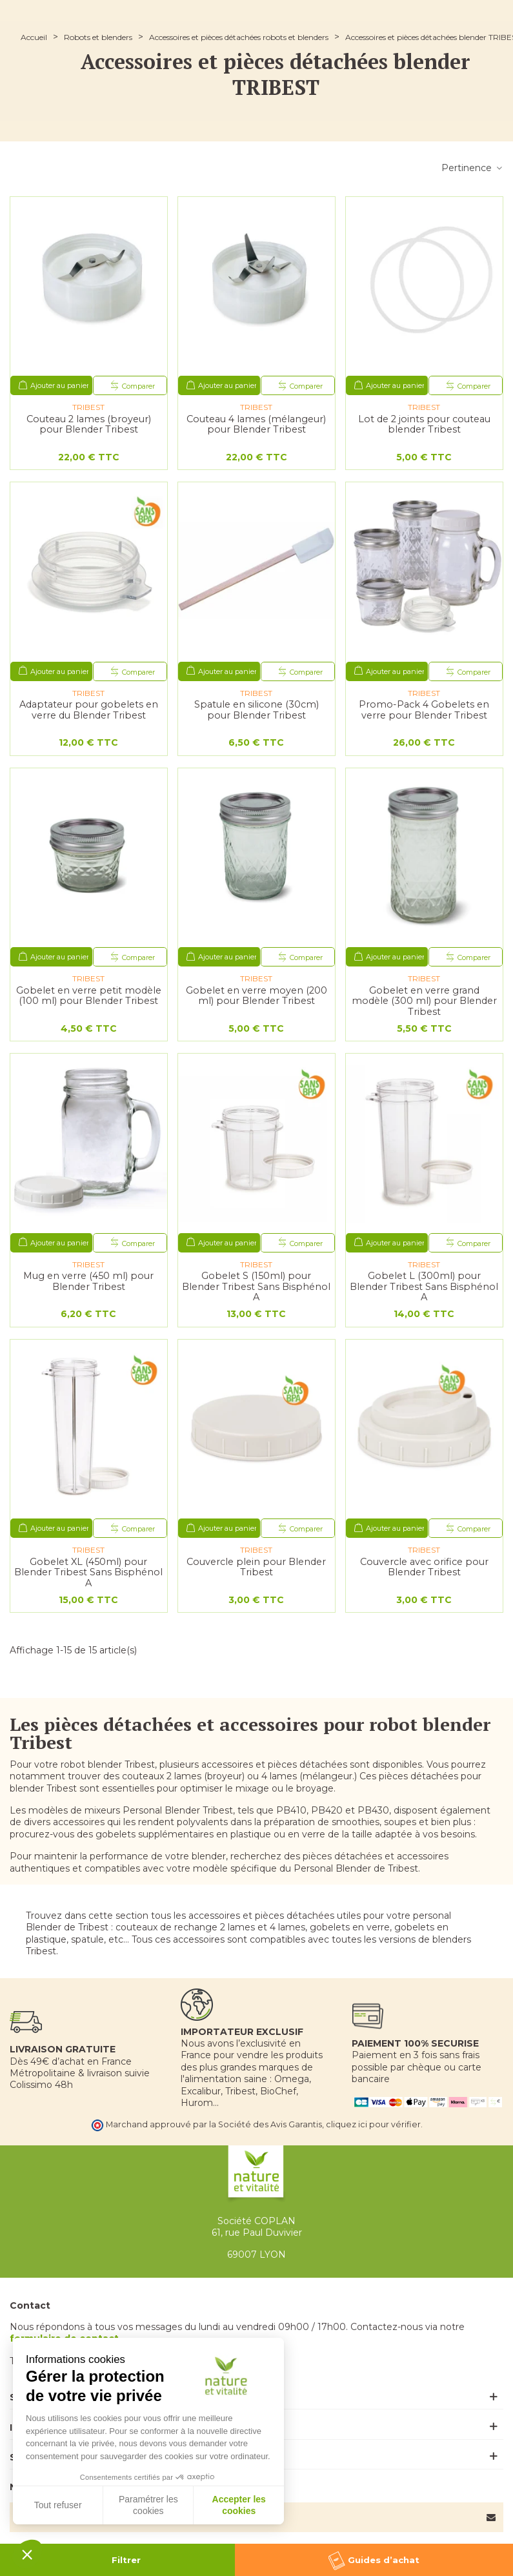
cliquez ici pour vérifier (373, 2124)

---

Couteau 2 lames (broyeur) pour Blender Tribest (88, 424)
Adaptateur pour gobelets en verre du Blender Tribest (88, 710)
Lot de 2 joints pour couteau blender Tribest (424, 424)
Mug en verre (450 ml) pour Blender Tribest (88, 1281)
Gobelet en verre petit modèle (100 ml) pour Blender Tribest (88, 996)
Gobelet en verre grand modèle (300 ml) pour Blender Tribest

* **TASK PROMPT**
After locating the line with "Adaptateur pour gobelets" above, return that line and every later line through the one with "Gobelet en verre grand", word for word and with nothing else.

* **RESULT OF THE TASK**
Adaptateur pour gobelets en verre du Blender Tribest (88, 710)
Lot de 2 joints pour couteau blender Tribest (424, 424)
Mug en verre (450 ml) pour Blender Tribest (88, 1281)
Gobelet en verre petit modèle (100 ml) pour Blender Tribest (88, 996)
Gobelet en verre grand modèle (300 ml) pour Blender Tribest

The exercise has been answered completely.